The Ministry of Justice is aware of the long-term detainees created by its own policies and has imposed a number of restrictions, including criminalizing the refusal of repatriation, fugitive upon provisional release, and a two-time limit on refugee applications. How many more people will be able to receive asylum under the stricter refugee provisions of the Convention when the new system of “protection as a quasi-refugee” is established? The new supervisory system will assign a “supervisor” appointed by the Ministry of Justice to the individual on provisional release and have the supervisor report every move and action to the Immigration Bureau every month. In addition, if the individual you’re responsible for on provisional release escapes, the supervisor will also be held responsible. In this way, it will be impossible to support people on provisional release.

Thanks to many people’s various activities, the deceptive amendment bill in the Diet was scrapped.

The number of detainees in immigration detention facilities across the country has decreased dramatically due to the COVID-19 pandemic. In Ushiku, there used to be about 300 detainees at any time, but now there are less than 60. What will happen to immigration detention? We cannot allow the revision of the Immigration Control and Refugee Recognition Act to be put on the agenda again. In order not to let “human rights violations behind closed doors” occur and not to overlook immigration detention issues, which are at the forefront of this country’s foreign policy, we will continue to make steady efforts to visit people in the detention centres.
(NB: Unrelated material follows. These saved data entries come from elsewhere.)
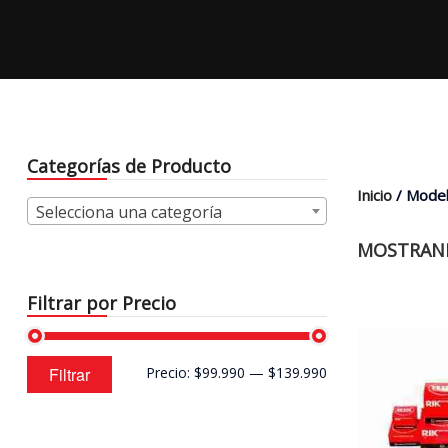
Categorías de Producto
Inicio
/ Model
Selecciona una categoría
MOSTRAND
Filtrar por Precio
Precio
Precio
Filtrar
Precio:
$99.990
—
$139.990
mínimo
máximo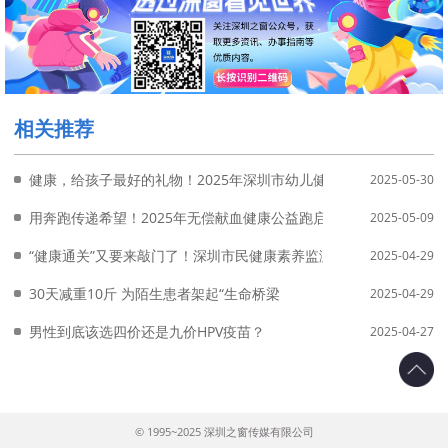
相关推荐
健康，给孩子最好的礼物！2025年深圳市幼儿健康嘉年华活动圆满
2025-05-30
用奔跑传递希望！2025年无偿献血健康公益跑启动
2025-05-09
“健康通关”又要来敲门了！深圳市民健康素养监测项目将启动
2025-04-29
30天减重10斤 为陌生患者架起“生命桥梁
2025-04-29
男性到底该选四价还是九价HPV疫苗？
2025-04-27
© 1995~2025 深圳之窗传媒有限公司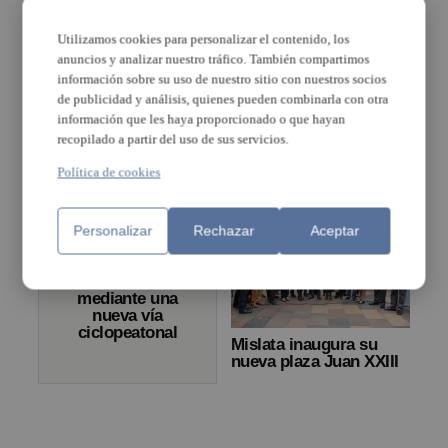
La Generalitat y
Salvador: «El
Fomento
Utilizamos cookies para personalizar el contenido, los
Patricova ha
mantendrán dos
anuncios y analizar nuestro tráfico. También compartimos
evitado la
reuniones para
urbanización de
información sobre su uso de nuestro sitio con nuestros socios
tratar los
más de 3.500
de publicidad y análisis, quienes pueden combinarla con otra
accesos de la
hectáreas de
información que les haya proporcionado o que hayan
AP-7 y el Plan de
suelo inundable»
Cercanías
recopilado a partir del uso de sus servicios.
Política de cookies
Personalizar
Rechazar
Aceptar
La Generalitat
unirá Valencia
con l’Horta Sud
mediante una
nueva vía
ciclopeatonal
Mislata inaugura su
nueva plaza Juan XXIII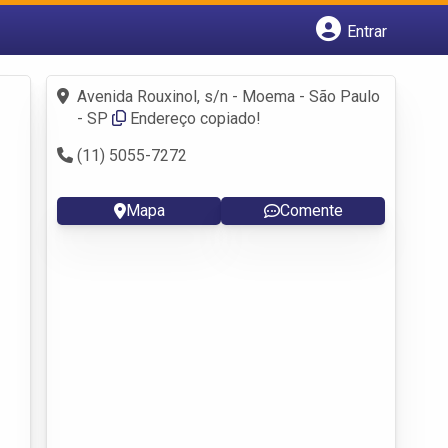
Entrar
Cadastrar empresa
Fazer login
Avenida Rouxinol, s/n - Moema - São Paulo
Criar conta
- SP
Endereço copiado!
(11) 5055-7272
Mapa
Comente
At the same time, people who have been allowed to leave on provisional release from immigration facilities all over the country are in danger of survival due to the COVID-19 pandemic. They should be given visas to live in this country. Let’s raise our voices together to win the “right to live happily” for all regular and irregular foreign residents, including technical interns, in this country!

As of 2020, there are more than 80 million refugees and displaced people in the world. In the Middle East and Africa, there have been many civil wars and international conflicts, and a large number of people have been forced to leave their homeland to escape the wars in these countries. Furthermore, the COVID-19 pandemic is hitting them harder than ever.

The refugee crisis is not an issue in a distant country.

Many refugee claimants have been coming to Japan. As soon as they arrive at Narita or Haneda airport and apply for refugee status, some of them end up in detention facilities in Ushiku or Shinagawa.

In 2019, 44 out of 10,375 people were recognized as refugees by Japan. That’s a mere 0.4% acceptance rate. This is an unbelievably low number among the G7 countries. Last year, when the border restrictions were imposed due to the COVID-19 pandemic, the number of applicants decreased by 62% from the previous year to 3,936. Of the 3936 applicants, 46 (1.1%) were recognised as refugees.

Under the neo-liberal economy, the Japanese capital is expanding all over the world, and in fact, we are deeply involved in the internal affairs of many countries that are considered autocratic. In Myanmar, a coup d’etat by the military resulted in the deaths of many people, including children. Japan is the largest Official Development Assistance (ODA) donor and many Japanese companies have close ties with the military. Myanmar people living in Japan are also protesting every day. Solidarity in action!

Let’s work together with refugees living in Japan, as well as those who are in the process of applying for refugee status, those who are on provisional release, and those who are being held in detention facilities such as Ushiku, to make “World Refugee Day” not just a day to celebrate, but a day to live together and create a society where no one is left behind! Why don’t you join us in this effort?